SEO : Search Engine Optimization
In his article How to use AI for link building and improve your search rankings, Kevin Rowe claims that “AI’s applications in the search engine optimization (SEO) world are continuing to expand to new horizons.” While Rowe admits no software exists that can leverage AI to build those all-important backlinks, brands can still use AI for data collection and site analysis to help in the link building process. NLP tools help determine if sites are contextually and keyword relevant. AI can also determine if a particular webpage affects search rankings. Rowe also believes AI can be used to augment and automate processes. Although link building can’t be made into an automatic process, AI can augment human processes to help influencers, whose backlinks could be instrumental in raising a website’s SEO rankings.

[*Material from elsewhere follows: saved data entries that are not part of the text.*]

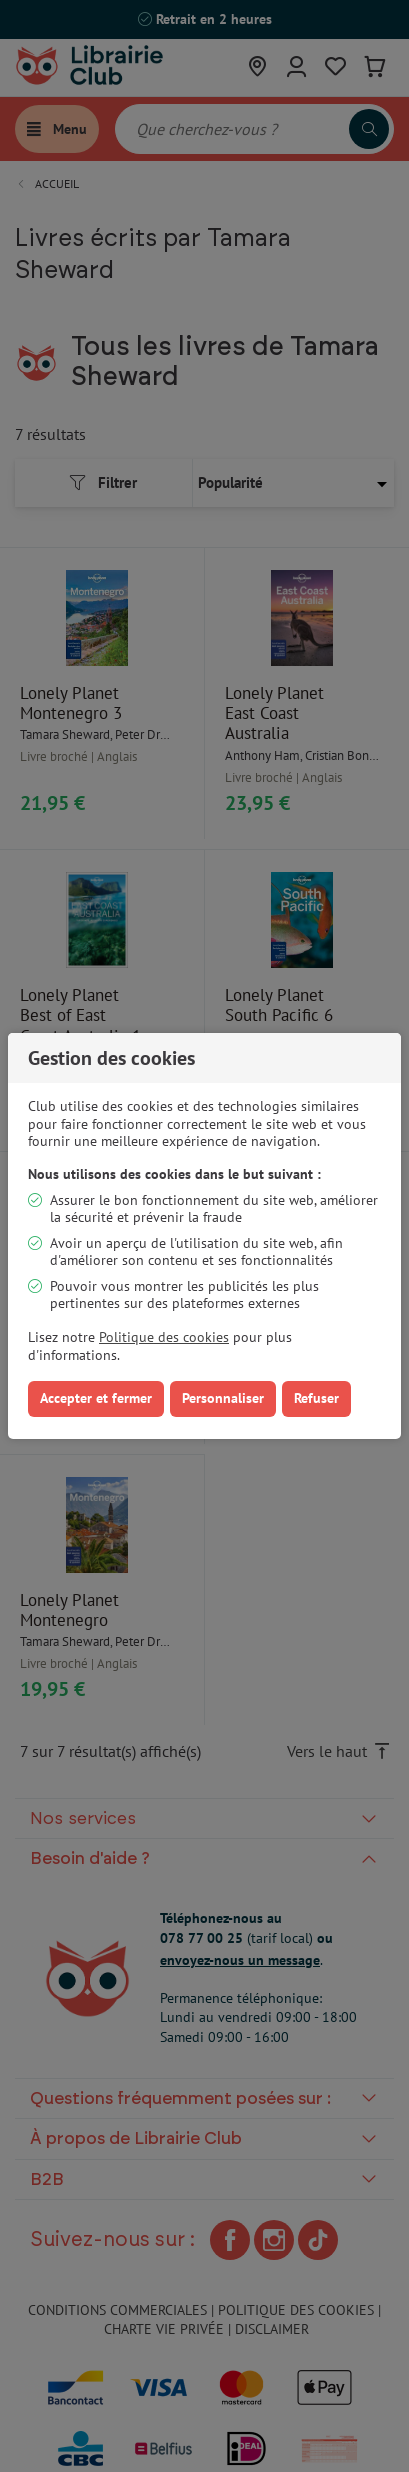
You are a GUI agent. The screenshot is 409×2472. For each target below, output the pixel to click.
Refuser (316, 1398)
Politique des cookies (164, 1337)
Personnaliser (223, 1398)
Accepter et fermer (96, 1398)
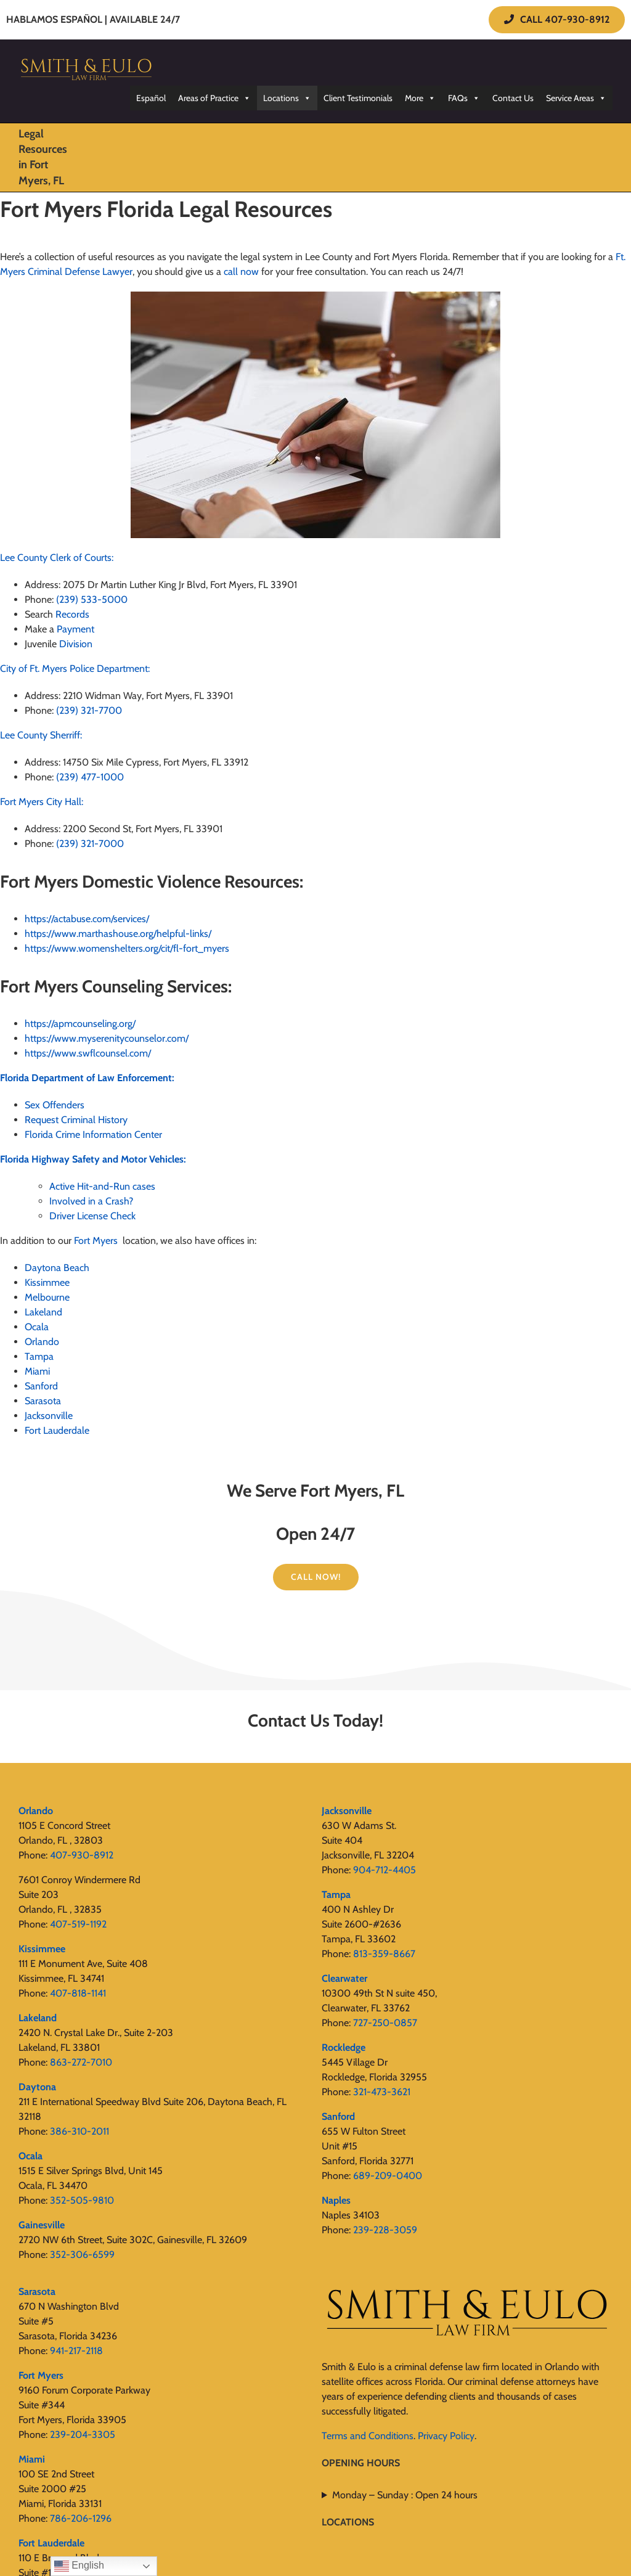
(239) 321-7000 (90, 843)
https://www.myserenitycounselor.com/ (107, 1038)
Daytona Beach (58, 1268)
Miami (37, 1371)
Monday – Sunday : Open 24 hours (405, 2495)
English (79, 2566)
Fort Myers (96, 1240)
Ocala (37, 1327)
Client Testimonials (358, 98)
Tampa (39, 1356)
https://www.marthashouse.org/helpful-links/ (118, 933)
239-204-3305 (82, 2434)
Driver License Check (92, 1216)
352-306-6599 (82, 2254)
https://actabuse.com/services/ (87, 919)
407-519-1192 (78, 1924)
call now (241, 271)
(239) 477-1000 (90, 777)
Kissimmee (47, 1282)
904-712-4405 (384, 1870)
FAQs (464, 98)
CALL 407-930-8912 (556, 19)
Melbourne (47, 1297)
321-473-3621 (381, 2092)
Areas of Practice (214, 98)
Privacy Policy (446, 2436)
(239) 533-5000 (92, 599)
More (420, 98)
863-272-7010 (81, 2062)
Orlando (42, 1341)
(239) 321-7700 (89, 710)
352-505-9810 (82, 2200)
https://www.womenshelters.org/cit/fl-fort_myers (127, 948)
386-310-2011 (79, 2131)
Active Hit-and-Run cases (102, 1186)
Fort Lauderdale (57, 1430)
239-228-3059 (385, 2230)
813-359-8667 (384, 1954)
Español (151, 98)
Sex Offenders (54, 1105)
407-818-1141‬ (78, 1993)
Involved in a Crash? (91, 1201)
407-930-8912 (81, 1855)
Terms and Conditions (367, 2436)
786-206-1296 (81, 2518)
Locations (287, 98)
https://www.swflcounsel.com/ (88, 1053)
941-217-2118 (76, 2351)
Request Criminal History (76, 1120)
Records (72, 614)
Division (75, 644)
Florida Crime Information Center (93, 1134)
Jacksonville (49, 1415)
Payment (75, 629)
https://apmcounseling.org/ (80, 1023)
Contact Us (513, 98)
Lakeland (43, 1312)
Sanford (41, 1386)
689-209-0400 (387, 2175)
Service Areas (576, 98)
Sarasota (44, 1401)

Currently, just one in three Google searches leads to a click, and these are the people who have a decent idea of what they want. Visual search becomes a friction-free exercise that should increase sales. “If a picture is worth a thousand words, visual search—the ability to use an image to search for another identical or related visual asset—is worth thousands of spot-on searches—and thousands of minutes saved on dead-end queries,” says Brett Butterfield in his Adobe blog See It, Search It, Shop It: How AI is Powering Visual Search. For Butterfield visual search can become a big part of the consumer’s shopping habits. Visual search allows buyers to bypass all the guesswork in buying online. One need only snap a picture of an item one likes, upload the image to an eCommerce site that has visual search, and voila, the exact item pops up in search.“Powered by AI, the machine sees, interprets, and takes the visual cues it learns from people. After applying metadata to the image, AI-powered visual search systems can dig through and retrieve relevant results based on visual similarities, such as color and composition,” explains Butterfield.